By Ashley Lopez
Florida Center for Investigative Reporting
Palm Beach County officials are planning to hand count the 60,000 absentee ballots that a printer botched this week.
Palm Beach Supervisor of Elections Susan Bucher told WLRN’s Rick Stone that each of those 60,000 ballots “will have to be examined, the intent of each voter discerned, and the vote transferred to a properly printed ballot so it can be read by a tabulation scanner.”
“Our main issue is how to deal with the defective ballots,” said Tallahassee attorney Barry Richard, who represents three Florida Supreme Court justices who face merit retention in the November election. “There’s going to be a lot of people opening ballots and recording votes on new ballots.

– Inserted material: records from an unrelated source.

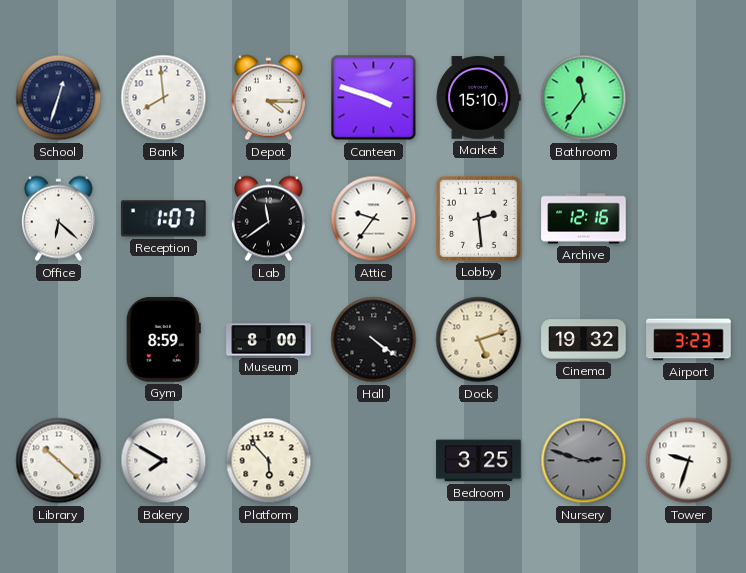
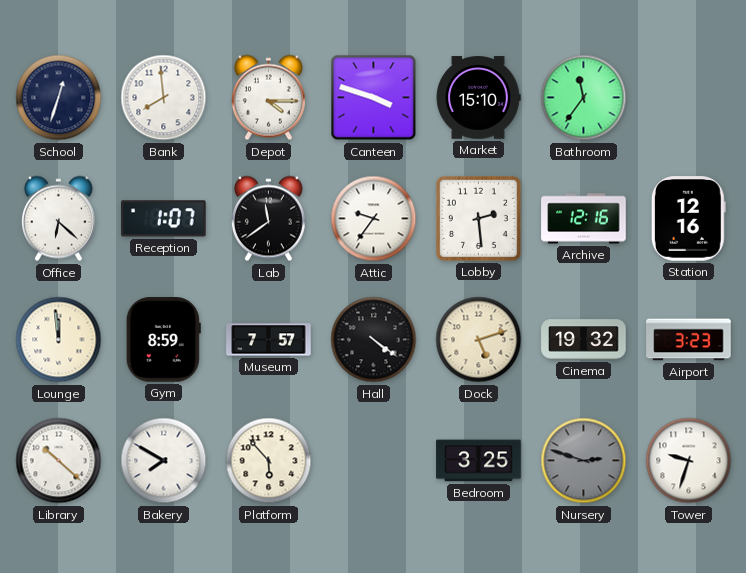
Station: none -> 12:16
Lounge: none -> 11:59
Museum: 8:00 -> 7:57
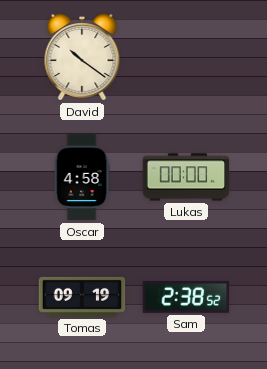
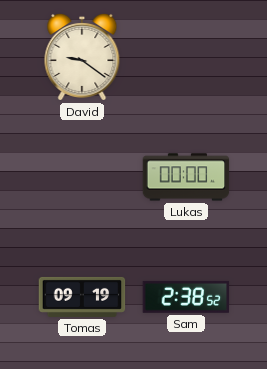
David: 10:21 -> 9:21
Oscar: 4:58 -> none
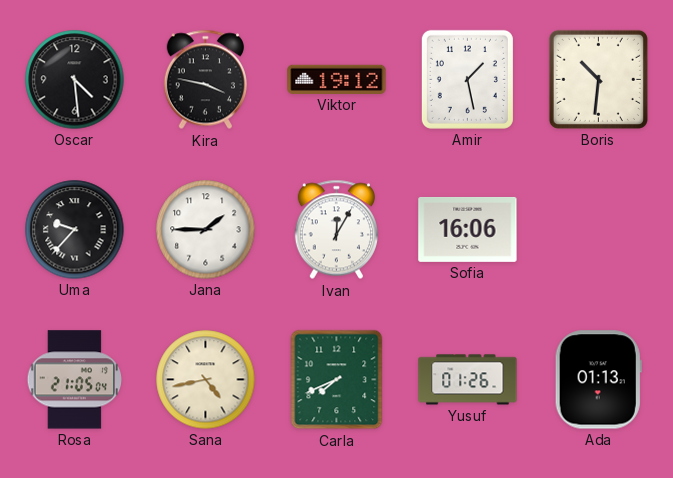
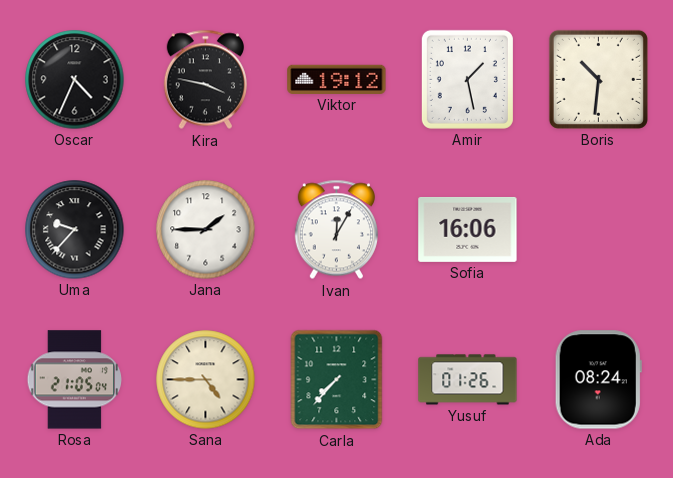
Oscar: 4:29 -> 4:34
Sana: 4:43 -> 4:45
Carla: 7:41 -> 7:37
Ada: 01:13 -> 08:24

This obviously is fraught with the possibility for human error.”
He said he is hopeful a machine can be calibrated to read the defective ballots instead of having workers duplicate them.

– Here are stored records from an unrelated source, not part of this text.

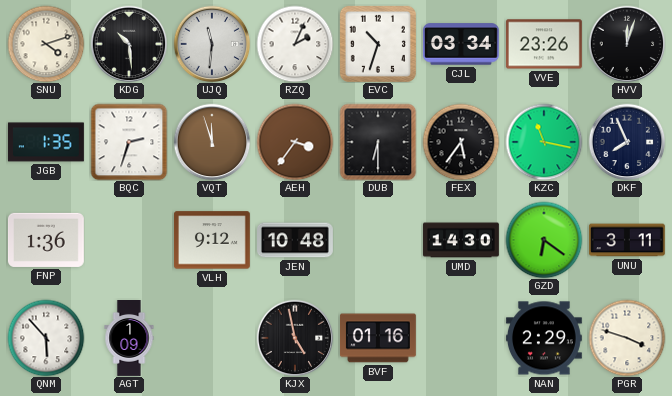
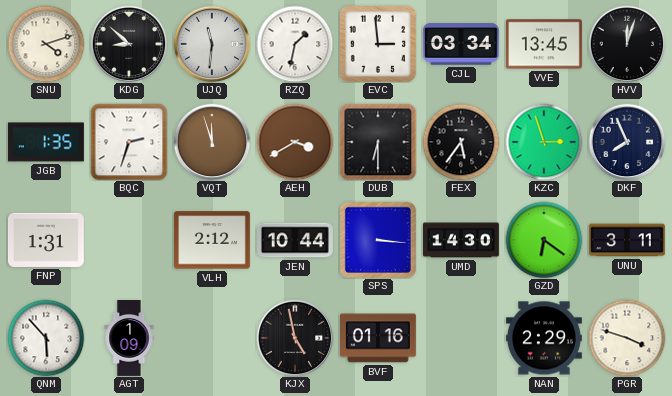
KDG: 10:29 -> 8:52
RZQ: 2:04 -> 1:32
EVC: 10:33 -> 2:59
VVE: 23:26 -> 13:45
AEH: 3:36 -> 3:40
KZC: 11:17 -> 2:57
FNP: 1:36 -> 1:31
VLH: 9:12 -> 2:12
JEN: 10:48 -> 10:44
SPS: none -> 3:16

“I’m not concerned people are going to intentionally commit fraud with the ballots,” Richard said. “But when you have that many people going through thousands of ballots by hand, transferring a dot on one page to a dot on another page, that’s what concerns us.”
Other experts have said that this method has been used before to handle messed-up ballots and has not compromised the vote.
In 2000, Palm Beach County and others had to hand count ballots because of the infamous “hanging chads” problem during that contentious presidential election.
This is just another case of why design matters in elections — and even the smallest design errors have to be taken very seriously.